Without including any pictures, retype exactly the lines from the top of the records through the line containing "сообществ; необходимость разрешения", that final line included.

══ Records provided ══

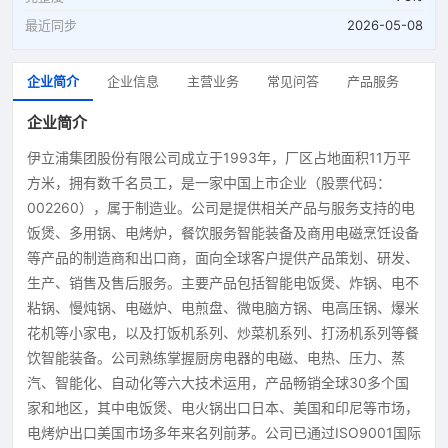
最近同步
2026-05-08
企业简介
企业信息
主营业务
常见问答
产品服务
企业简介
伊立浦集团股份有限公司成立于1993年，厂区占地面积11万平
方米，拥有数千名员工，是一家中国上市企业（股票代码：
002260），属于制造业。公司是提供相关产品与服务支持的电
饭煲、多用锅、电烤炉，餐饮服务智能装备及商用电磁烹饪设备
等产品的制造商和出口商，面向全球客户提供产品策划、研发、
生产、销售及售后服务。主要产品包括智能电饭煲、炸锅、电不
粘锅、慢炖锅、电磁炉、电煎盘、微电脑方锅、电高压锅、爆米
花机等小家电，以及打饭机系列、炒菜机系列、打汤机系列等餐
饮智能装备。公司熟练掌握厨房电器的电磁、电热、压力、蒸
汽、智能化、自动化等六大技术运用，产品畅销全球30多个国
家和地区，其中电饭煲、电火锅出口日本、美国和印尼等市场，
电烤炉出口美国市场多年来名列前茅。公司已通过ISO9001国际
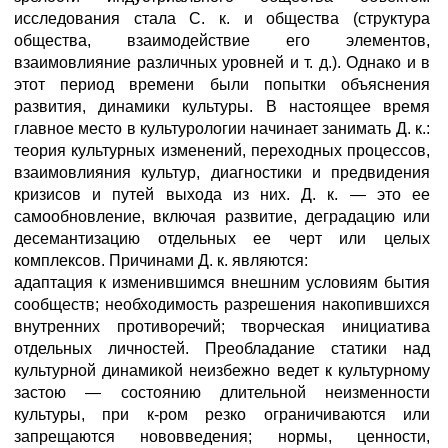
исследования стала С. к. и общества (структура
общества, взаимодействие его элементов,
взаимовлияние различных уровней и т. д.). Однако и в
этот период времени были попытки объяснения
развития, динамики культуры. В настоящее время
главное место в культурологии начинает занимать Д. к.:
теория культурных изменений, переходных процессов,
взаимовлияния культур, диагностики и предвидения
кризисов и путей выхода из них. Д. к. — это ее
самообновление, включая развитие, деградацию или
десемантизацию отдельных ее черт или целых
комплексов. Причинами Д. к. являются:
адаптация к изменившимся внешним условиям бытия
сообществ; необходимость разрешения накопившихся
внутренних противоречий; творческая инициатива
отдельных личностей. Преобладание статики над
культурной динамикой неизбежно ведет к культурному
застою — состоянию длительной неизменности
культуры, при к-ром резко ограничиваются или
запрещаются нововведения; нормы, ценности,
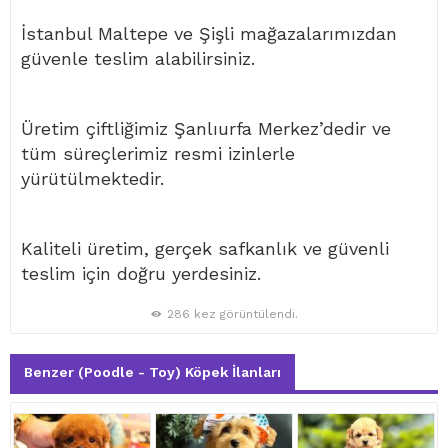
İstanbul Maltepe ve Şişli mağazalarımızdan
güvenle teslim alabilirsiniz.
Üretim çiftliğimiz Şanlıurfa Merkez’dedir ve
tüm süreçlerimiz resmi izinlerle
yürütülmektedir.
Kaliteli üretim, gerçek safkanlık ve güvenli
teslim için doğru yerdesiniz.
286 kez görüntülendi.
Benzer (Poodle - Toy) Köpek İlanları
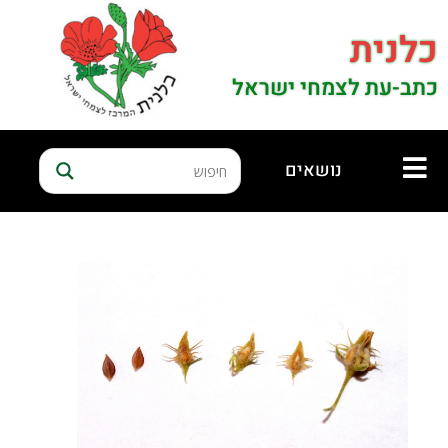
כלנית
כתב-עת לצמחי ישראל
נושאים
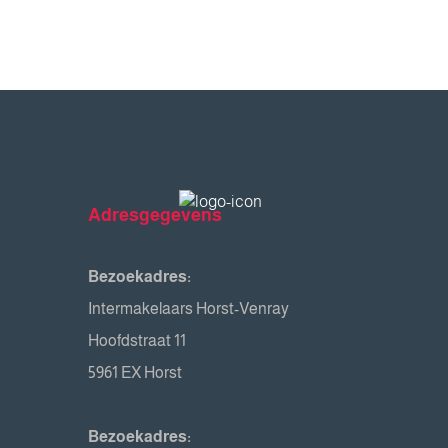
Adresgegevens
Bezoekadres:
Intermakelaars Horst-Venray
Hoofdstraat 11
5961 EX Horst
Bezoekadres:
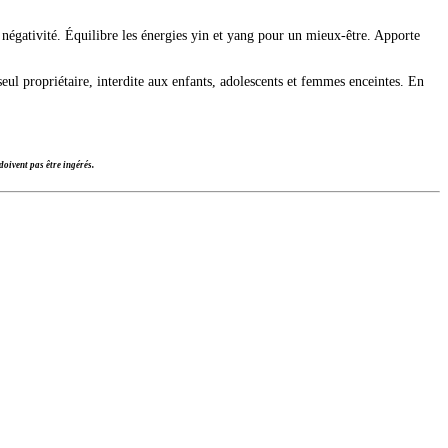
e négativité. Équilibre les énergies yin et yang pour un mieux-être. Apporte
 seul propriétaire, interdite aux enfants, adolescents et femmes enceintes. En
oivent pas être ingérés.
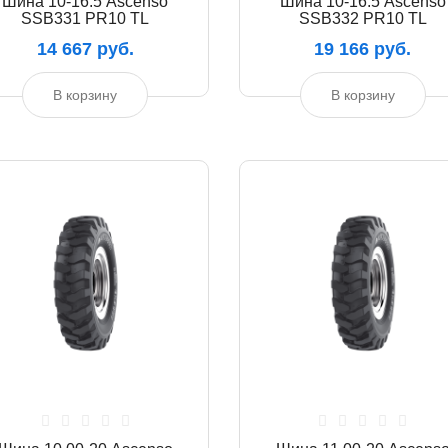
Шина 10-16.5 Ascenso
Шина 10-16.5 Ascenso
SSB331 PR10 TL
SSB332 PR10 TL
14 667 руб.
19 166 руб.
В корзину
В корзину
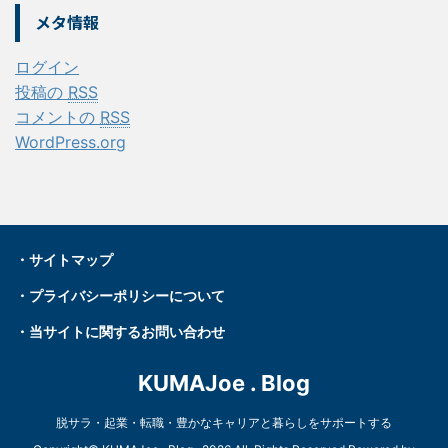
メタ情報
ログイン
投稿の
RSS
コメントの
RSS
WordPress.org
・
サイトマップ
・プライバシーポリシーについて
・
当サイトに関するお問い合わせ
KUMAJoe . Blog
脱サラ・起業・転職・豊かなキャリアと暮らしをサポートする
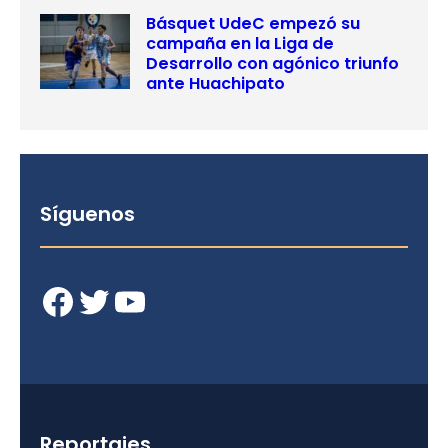
Básquet UdeC empezó su
campaña en la Liga de
Desarrollo con agónico triunfo
ante Huachipato
Síguenos
Facebook
Twitter
YouTube
Reportajes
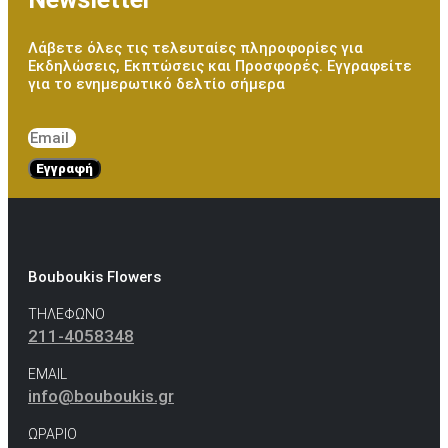
Λάβετε όλες τις τελευταίες πληροφορίες για
Εκδηλώσεις, Εκπτώσεις και Προσφορές. Εγγραφείτε
για το ενημερωτικό δελτίο σήμερα
Εγγραφή
Bouboukis Flowers
ΤΗΛΕΦΩΝΟ
211-4058348
EMAIL
info@bouboukis.gr
ΩΡΑΡΙΟ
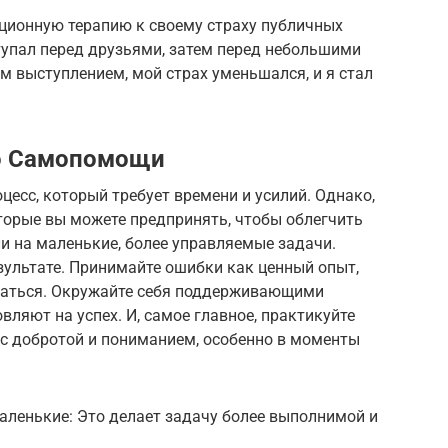
ционную терапию к своему страху публичных
тупал перед друзьями, затем перед небольшими
м выступлением, мой страх уменьшался, и я стал
о Самопомощи
цесс, который требует времени и усилий. Однако,
торые вы можете предпринять, чтобы облегчить
ли на маленькие, более управляемые задачи.
езультате. Принимайте ошибки как ценный опыт,
ваться. Окружайте себя поддерживающими
вляют на успех. И, самое главное, практикуйте
 с добротой и пониманием, особенно в моменты
аленькие: Это делает задачу более выполнимой и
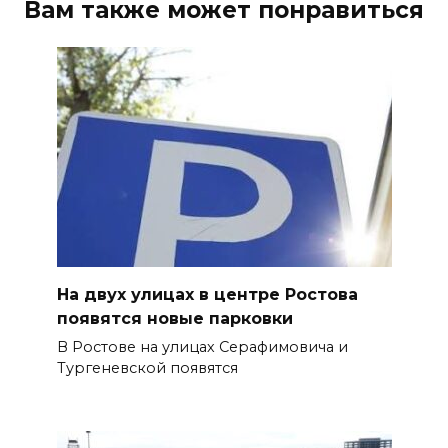
Вам также может понравиться
На двух улицах в центре Ростова
появятся новые парковки
В Ростове на улицах Серафимовича и
Тургеневской появятся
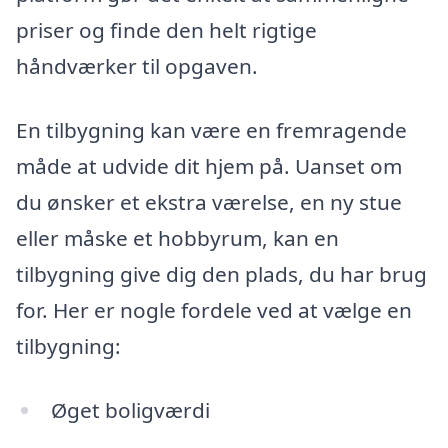
priser og finde den helt rigtige
håndværker til opgaven.
En tilbygning kan være en fremragende
måde at udvide dit hjem på. Uanset om
du ønsker et ekstra værelse, en ny stue
eller måske et hobbyrum, kan en
tilbygning give dig den plads, du har brug
for. Her er nogle fordele ved at vælge en
tilbygning:
Øget boligværdi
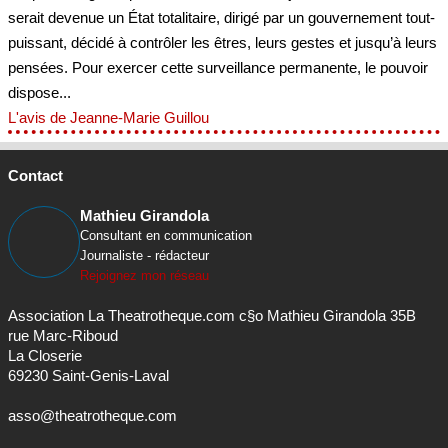
serait devenue un État totalitaire, dirigé par un gouvernement tout-
puissant, décidé à contrôler les êtres, leurs gestes et jusqu’à leurs
pensées. Pour exercer cette surveillance permanente, le pouvoir
dispose...
L'avis de Jeanne-Marie Guillou
Contact
Mathieu Girandola
Consultant en communication
Journaliste - rédacteur
Rejoignez mon réseau
Association La Theatrotheque.com c§o Mathieu Girandola 35B
rue Marc-Riboud
La Closerie
69230 Saint-Genis-Laval
asso@theatrotheque.com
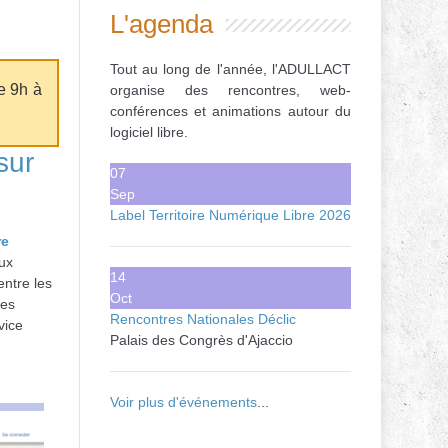
L'agenda
Tout au long de l'année, l'ADULLACT
e 9h à
organise des rencontres, web-
conférences et animations autour du
logiciel libre.
sur
07
Sep
Label Territoire Numérique Libre 2026
re
aux
14
entre les
Oct
les
Rencontres Nationales Déclic
vice
Palais des Congrès d'Ajaccio
Voir plus d'événements
...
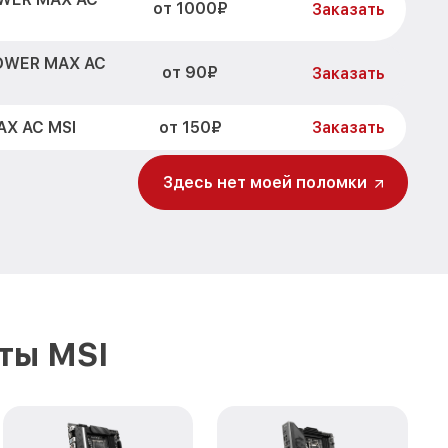
от 1000₽
Заказать
POWER MAX AC
от 90₽
Заказать
от 150₽
AX AC MSI
Заказать
Здесь нет моей поломки
ты MSI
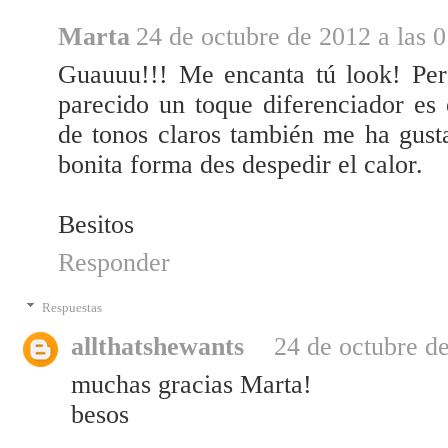
Marta
24 de octubre de 2012 a las 0
Guauuu!!! Me encanta tú look! Per
parecido un toque diferenciador es
de tonos claros también me ha gust
bonita forma des despedir el calor.
Besitos
Responder
Respuestas
allthatshewants
24 de octubre de
muchas gracias Marta!
besos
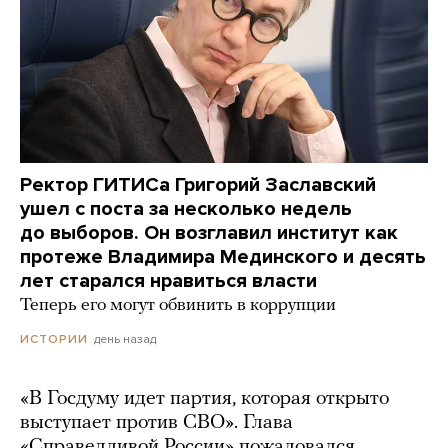
Ректор ГИТИСа Григорий Заславский
ушел с поста за несколько недель
до выборов. Он возглавил институт как
протеже Владимира Мединского и десять
лет старался нравиться власти
Теперь его могут обвинить в коррупции
день назад
ИСТОРИИ
«В Госдуму идет партия, которая открыто
выступает против СВО». Глава
«Справедливой России» пожаловался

═══

* Task response:
最近同步
2026-05-08
企业简介
企业信息
主营业务
常见问答
产品服务
企业简介
伊立浦集团股份有限公司成立于1993年，厂区占地面积11万平
方米，拥有数千名员工，是一家中国上市企业（股票代码：
002260），属于制造业。公司是提供相关产品与服务支持的电
饭煲、多用锅、电烤炉，餐饮服务智能装备及商用电磁烹饪设备
等产品的制造商和出口商，面向全球客户提供产品策划、研发、
生产、销售及售后服务。主要产品包括智能电饭煲、炸锅、电不
粘锅、慢炖锅、电磁炉、电煎盘、微电脑方锅、电高压锅、爆米
花机等小家电，以及打饭机系列、炒菜机系列、打汤机系列等餐
饮智能装备。公司熟练掌握厨房电器的电磁、电热、压力、蒸
汽、智能化、自动化等六大技术运用，产品畅销全球30多个国
家和地区，其中电饭煲、电火锅出口日本、美国和印尼等市场，
电烤炉出口美国市场多年来名列前茅。公司已通过ISO9001国际
исследования стала С. к. и общества (структура
общества, взаимодействие его элементов,
взаимовлияние различных уровней и т. д.). Однако и в
этот период времени были попытки объяснения
развития, динамики культуры. В настоящее время
главное место в культурологии начинает занимать Д. к.:
теория культурных изменений, переходных процессов,
взаимовлияния культур, диагностики и предвидения
кризисов и путей выхода из них. Д. к. — это ее
самообновление, включая развитие, деградацию или
десемантизацию отдельных ее черт или целых
комплексов. Причинами Д. к. являются:
адаптация к изменившимся внешним условиям бытия
сообществ; необходимость разрешения накопившихся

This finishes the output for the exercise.